Sample size and sampling technique

The sample size determination and sampling procedure for the survey is described in detail in an earlier paper [27]. In summary, 350 livestock farmers were recruited from 38 villages in the three study districts, proportional to the size of ruminant livestock owning households using segmentation; where selected villages are divided into smaller equal units called segments depending on size, and all eligible households recruited in one randomly selected segment [28]. In selected segments of the study villages, all households who keep ruminant livestock were eligible to be selected and the households providing consent were recruited to participate in the survey. For villages where sufficient households were not attained due to low number of livestock-owning households, the adjoining village was selected in an attempt to reach the desired sample size. Overall, the median number of farmers recruited per village was 10 farmers [interquartile range (IQR) = 7 to 11].

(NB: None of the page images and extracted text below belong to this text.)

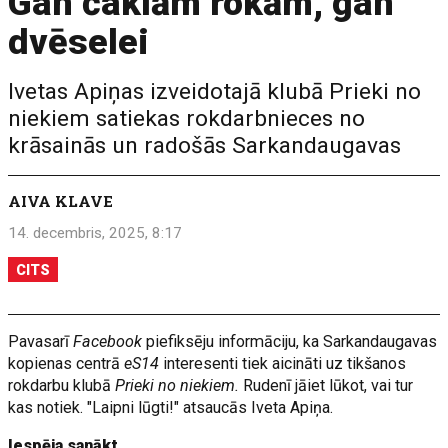
Gan čaklām rokām, gan
dvēselei
Ivetas Apiņas izveidotajā klubā Prieki no
niekiem satiekas rokdarbnieces no
krāsainās un radošās Sarkandaugavas
AIVA KLAVE
14. decembris, 2025, 8:17
CITS
Pavasarī
Facebook
piefiksēju informāciju, ka Sarkandaugavas
kopienas centrā
eS14
interesenti tiek aicināti uz tikšanos
rokdarbu klubā
Prieki no niekiem.
Rudenī jāiet lūkot, vai tur
kas notiek. "Laipni lūgti!" atsaucās Iveta Apiņa.
Iespēja sanākt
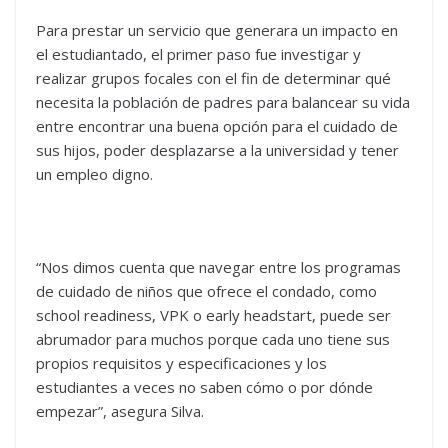
Para prestar un servicio que generara un impacto en
el estudiantado, el primer paso fue investigar y
realizar grupos focales con el fin de determinar qué
necesita la población de padres para balancear su vida
entre encontrar una buena opción para el cuidado de
sus hijos, poder desplazarse a la universidad y tener
un empleo digno.
“Nos dimos cuenta que navegar entre los programas
de cuidado de niños que ofrece el condado, como
school readiness, VPK o early headstart, puede ser
abrumador para muchos porque cada uno tiene sus
propios requisitos y especificaciones y los
estudiantes a veces no saben cómo o por dónde
empezar”, asegura Silva.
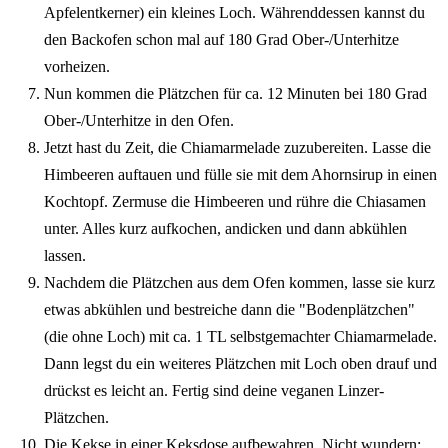
Apfelentkerner) ein kleines Loch. Währenddessen kannst du
den Backofen schon mal auf 180 Grad Ober-/Unterhitze
vorheizen.
Nun kommen die Plätzchen für ca. 12 Minuten bei 180 Grad
Ober-/Unterhitze in den Ofen.
Jetzt hast du Zeit, die Chiamarmelade zuzubereiten. Lasse die
Himbeeren auftauen und fülle sie mit dem Ahornsirup in einen
Kochtopf. Zermuse die Himbeeren und rühre die Chiasamen
unter. Alles kurz aufkochen, andicken und dann abkühlen
lassen.
Nachdem die Plätzchen aus dem Ofen kommen, lasse sie kurz
etwas abkühlen und bestreiche dann die "Bodenplätzchen"
(die ohne Loch) mit ca. 1 TL selbstgemachter Chiamarmelade.
Dann legst du ein weiteres Plätzchen mit Loch oben drauf und
drückst es leicht an. Fertig sind deine veganen Linzer-
Plätzchen.
Die Kekse in einer Keksdose aufbewahren. Nicht wundern:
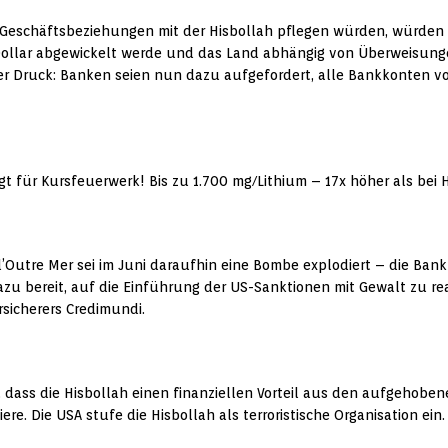
 Geschäftsbeziehungen mit der Hisbollah pflegen würden, würden 
-Dollar abgewickelt werde und das Land abhängig von Überweisung
er Druck: Banken seien nun dazu aufgefordert, alle Bankkonten v
 für Kursfeuerwerk! Bis zu 1.700 mg/Lithium – 17x höher als bei H
’Outre Mer sei im Juni daraufhin eine Bombe explodiert – die Bank
dazu bereit, auf die Einführung der US-Sanktionen mit Gewalt zu rea
sicherers Credimundi.
, dass die Hisbollah einen finanziellen Vorteil aus den aufgehob
ere. Die USA stufe die Hisbollah als terroristische Organisation ein.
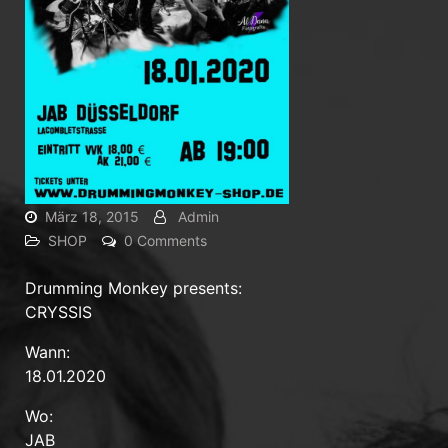
März 18, 2015
Admin
SHOP
0 Comments
Drumming Monkey presents:
CRYSSIS
Wann:
18.01.2020
Wo:
JAB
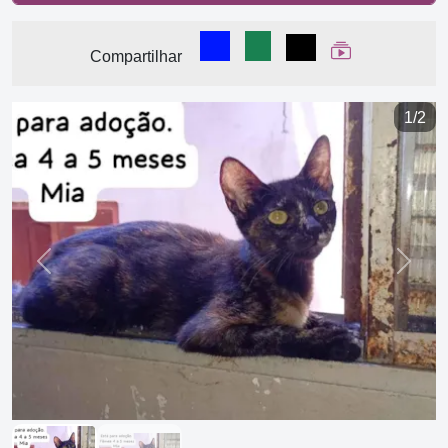
Compartilhar no Facebook
Compartilhar no WhatsA
Compartilhar
Ver Web Stor
Compartilhar
1/2
Previous
Next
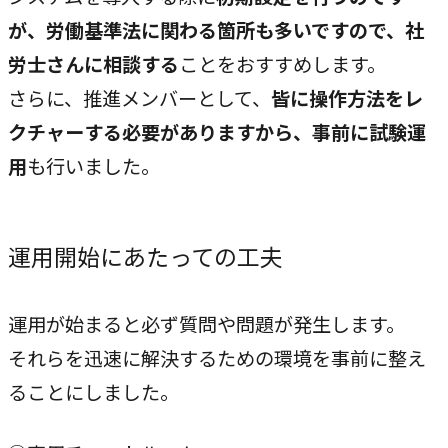
が、労働基準法に関わる箇所も多いですので、社
CASE
労士さんに相談する
ことをおすすめします。
事例紹介
さらに、推進メンバーとして、
皆に操作方法をレ
クチャーする必要がありますから、事前に試験運
NEWS
用
も行いました。
お知らせ
運用開始にあたっての工夫
BLOG
ブログ
運用が始まると必ず質問や問題が発生します。
それらを迅速に解決するための環境を事前に整え
ることにしました。
CONTACT
お問い合わせ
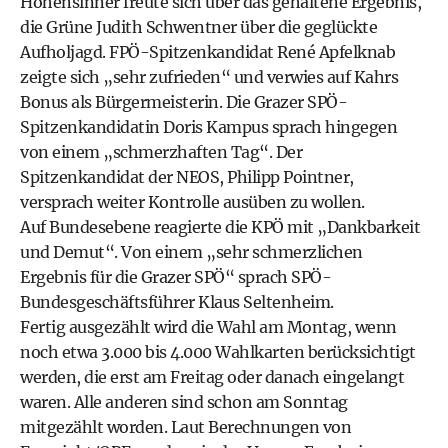
Hohensinner freute sich über das gehaltene Ergebnis,
die Grüne Judith Schwentner über die geglückte
Aufholjagd. FPÖ-Spitzenkandidat René Apfelknab
zeigte sich „sehr zufrieden“ und verwies auf Kahrs
Bonus als Bürgermeisterin. Die Grazer SPÖ-
Spitzenkandidatin Doris Kampus sprach hingegen
von einem „schmerzhaften Tag“. Der
Spitzenkandidat der NEOS, Philipp Pointner,
versprach weiter Kontrolle ausüben zu wollen.
Auf Bundesebene reagierte die KPÖ mit „Dankbarkeit
und Demut“. Von einem „sehr schmerzlichen
Ergebnis für die Grazer SPÖ“ sprach SPÖ-
Bundesgeschäftsführer Klaus Seltenheim.
Fertig ausgezählt wird die Wahl am Montag, wenn
noch etwa 3.000 bis 4.000 Wahlkarten berücksichtigt
werden, die erst am Freitag oder danach eingelangt
waren. Alle anderen sind schon am Sonntag
mitgezählt worden. Laut Berechnungen von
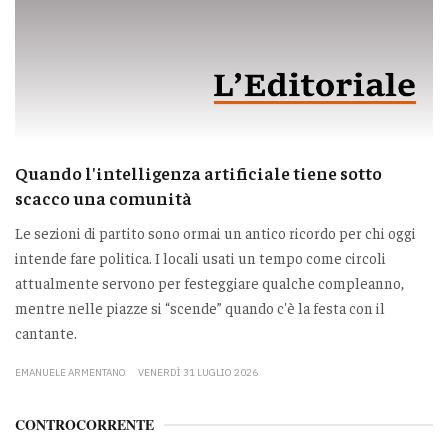
Quando l'intelligenza artificiale tiene sotto
scacco una comunità
Le sezioni di partito sono ormai un antico ricordo per chi oggi
intende fare politica. I locali usati un tempo come circoli
attualmente servono per festeggiare qualche compleanno,
mentre nelle piazze si “scende” quando c'è la festa con il
cantante.
EMANUELE ARMENTANO
VENERDÌ 31 LUGLIO 2026
CONTROCORRENTE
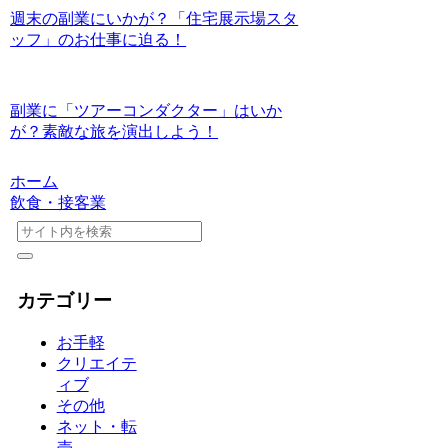
週末の副業にいかが？「住宅展示場スタ
ッフ」のお仕事に迫る！
副業に「ツアーコンダクター」はいか
が？素敵な旅を演出しよう！
ホーム
飲食・接客業
カテゴリー
お手軽
クリエイテ
ィブ
その他
ネット・転
売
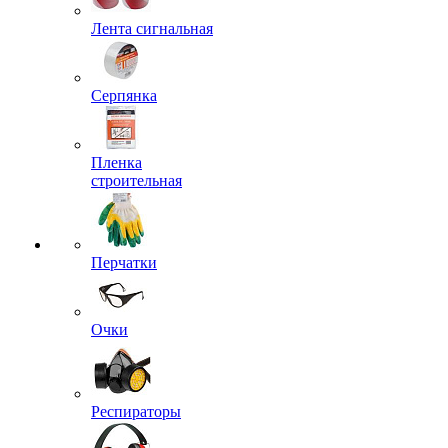
Лента сигнальная
Серпянка
Пленка
строительная
Перчатки
Очки
Респираторы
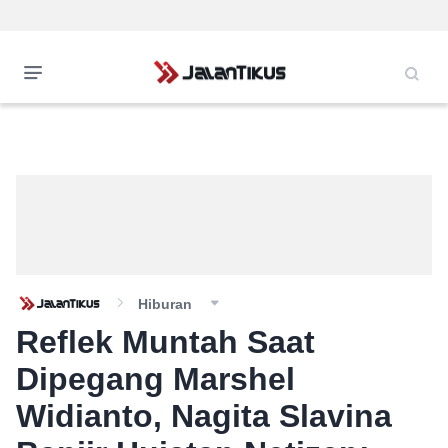
Hiburan
Reflek Muntah Saat
Dipegang Marshel
Widianto, Nagita Slavina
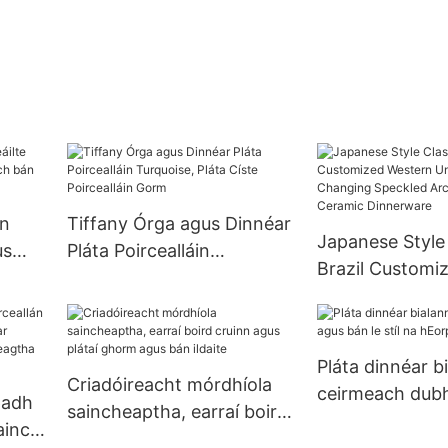
in
Tiffany Órga agus Dinnéar
Japanese Style 
us
Pláta Poircealláin
Brazil Customi
h bán
Turquoise, Pláta Císte
Unbreakable Co
Poircealláin Gorm
Changing Spec
Arcopal China 
Pláta dinnéar b
Dinnerware
Criadóireacht mórdhíola
ceirmeach dub
padh
saincheaptha, earraí boird
le stíl na hEorpa
aince
cruinn agus plátaí ghorm
óir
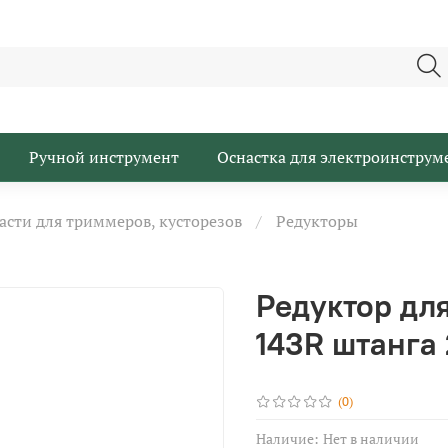
Ручной инструмент
Оснастка для электроинструм
асти для триммеров, кусторезов
Редукторы
Редуктор дл
143R штанга
(0)
Наличие:
Нет в наличии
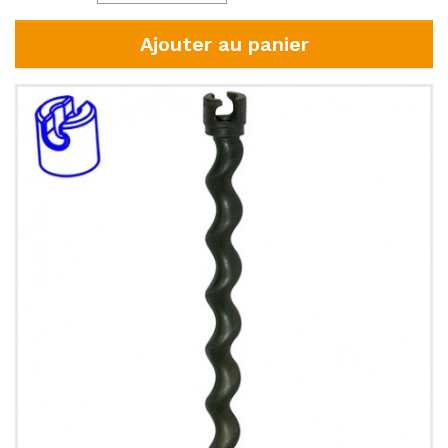
Ajouter au panier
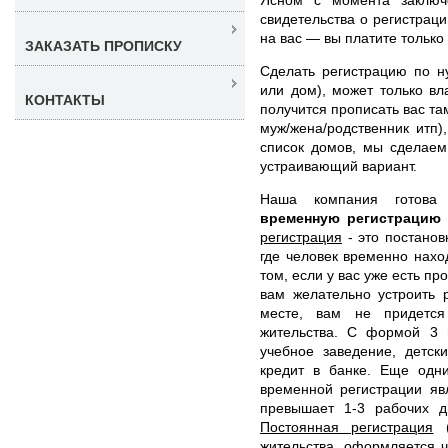
свидетельства о регистрац
на вас — вы платите тольк
ЗАКАЗАТЬ ПРОПИСКУ
Сделать регистрацию по н
или дом), может только в
КОНТАКТЫ
получится прописать вас та
муж/жена/родственник итп
список домов, мы сделаем
устраивающий вариант.
Наша компания готов
временную регистрацию
регистрация
- это постанов
где человек временно нахо
том, если у вас уже есть пр
вам желательно устроить 
месте, вам не придется
жительства. С формой 3 
учебное заведение, детск
кредит в банке. Еще одн
временной регистрации яв
превышает 1-3 рабочих 
Постоянная регистрация
(
жительства, оформляется 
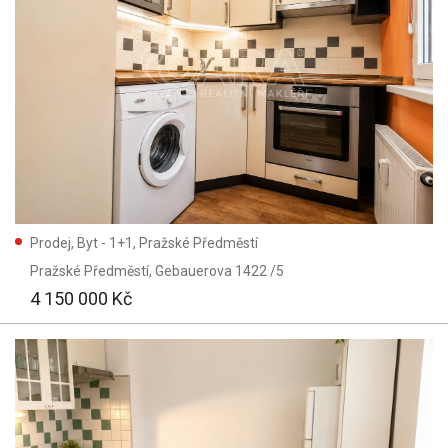
Prodej, Byt - 1+1, Pražské Předměstí
Pražské Předměstí
, Gebauerova 1422 /5
4 150 000 Kč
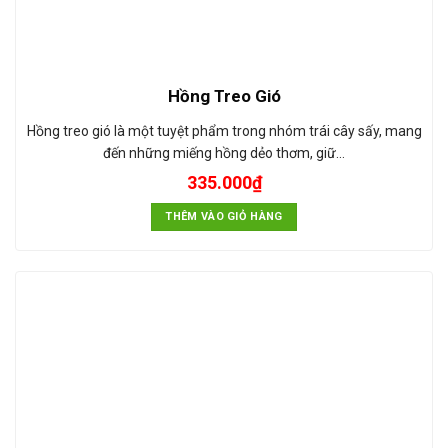
Hồng Treo Gió
Hồng treo gió là một tuyệt phẩm trong nhóm trái cây sấy, mang
đến những miếng hồng dẻo thơm, giữ…
335.000
₫
THÊM VÀO GIỎ HÀNG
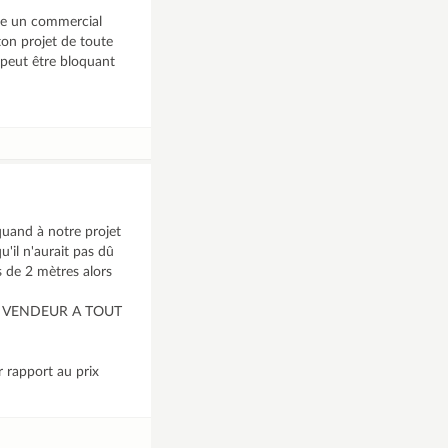
ste un commercial
ton projet de toute
a peut être bloquant
 quand à notre projet
u'il n'aurait pas dû
s de 2 mètres alors
E VENDEUR A TOUT
 rapport au prix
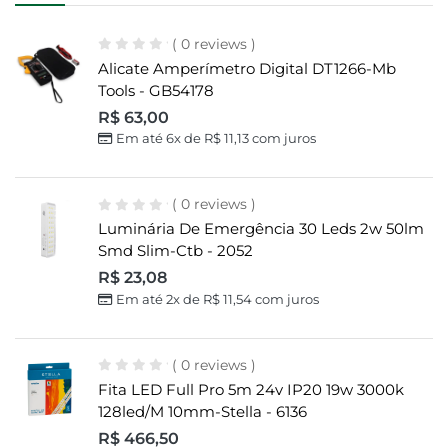
( 0 reviews )
Alicate Amperímetro Digital DT1266-Mb
Tools - GB54178
R$
63,00
Em até 6x de
R$
11,13
com juros
( 0 reviews )
Luminária De Emergência 30 Leds 2w 50lm
Smd Slim-Ctb - 2052
R$
23,08
Em até 2x de
R$
11,54
com juros
( 0 reviews )
Fita LED Full Pro 5m 24v IP20 19w 3000k
128led/m 10mm-Stella - 6136
R$
466,50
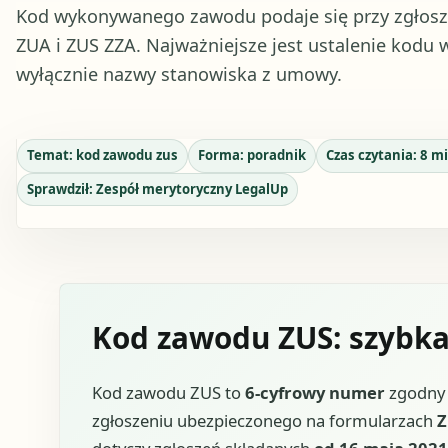
Kod wykonywanego zawodu podaje się przy zgłosz
ZUA i ZUS ZZA. Najważniejsze jest ustalenie kodu 
wyłącznie nazwy stanowiska z umowy.
Temat:
kod zawodu zus
Forma:
poradnik
Czas czytania:
8
mi
Sprawdził:
Zespół merytoryczny LegalUp
Kod zawodu ZUS: szybk
Kod zawodu ZUS to
6-cyfrowy numer
zgodny z
zgłoszeniu ubezpieczonego na formularzach
Z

Data collection and data management

The enumeration team visited the households keeping ruminant livestock to administer the questionnaires between November 2021 and January 2022. The survey questionnaire was administered to the respondents’ face-to-face using tablets with Open Data Kit (ODK) application [29]. The data collected included social support availability to farmers, farmers’ perception of disease risk to herd, farmers’ wellbeing and satisfaction with health, and other socio-demographic characteristics. The livestock farmers’ wellbeing was assessed using the WHO Quality of life – BREF (WHOQOL-BREF) tool [30]. The WHOQOL-BREF is a 26-item 5-point Likert scale, with scores ranging from 1 to 5; higher scores on the scale denote better wellbeing. Two of the items on the scale assesses the study subject’s own perception of quality of life or wellbeing and overall satisfaction with health status, and are excluded in the analysis for wellbeing. The 24 questions assess individual’s perception of their wellbeing on the physical, psychological, social, and environmental domains. Farmers’ perception of disease risk to herds was assessed on a five-item Likert scale with responses ranging from 1 to 5; higher scores indicate higher risk perception of the diseases to a herd. The social support level available to farmers was assessed on a 5-point Likert scale of the level of support, the farmers received from different facets of society including family, friends, law enforcement, credit institutions, community leaders and religious leaders, to aid them in livestock farming. We measured animal health using reported annual disease-induced mortalities of livestock relative to a herd size, and standardized in tropical livestock units [31]. The data was downloaded in Microsoft Excel format from ODK and imported into R version 4.1 [32] for analyses.

Data analyses

We performed descriptive analyses of the survey data, comparing the distribution of responses by study district. The farmers’ herd sizes were converted to tropical livestock units (TLU) to standardize livestock holdings as follows: 1 TLU corresponds to 0.75 cattle and 0.1 small ruminants (sheep and goats) [33]. The number of animal mortalities were also converted to TLUs. The relative wealth of households was determined using an index of household’s ownership of selected assets, such as televisions, refrigerators and bicycles [34]. We determined the severity of losses suffered as the proportion of a herd lost to different factors in TLUs. The social support available to a farmer was the sum of the reported support level received from the different sources. We derived the disease risk to herd perception score as the sum of the Likert scale scores. One item score on the perception scale (Q4) is reversed to achieve a similar direction of the perception score. For the wellbeing score, firstly three negatively framed items (Q3, Q4, and Q26) were reversed to achieve a similar direction of wellbeing scores. To obtain the scores for each wellbeing domain, the mean of all items included within each wellbeing domain is calculated, and multiplied by a factor of four and then transformed to a scale from 0 to 100, according to the tool’s guidelines [30]. We derived the overall wellbeing score as the average of the four wellbeing dimension scores [35].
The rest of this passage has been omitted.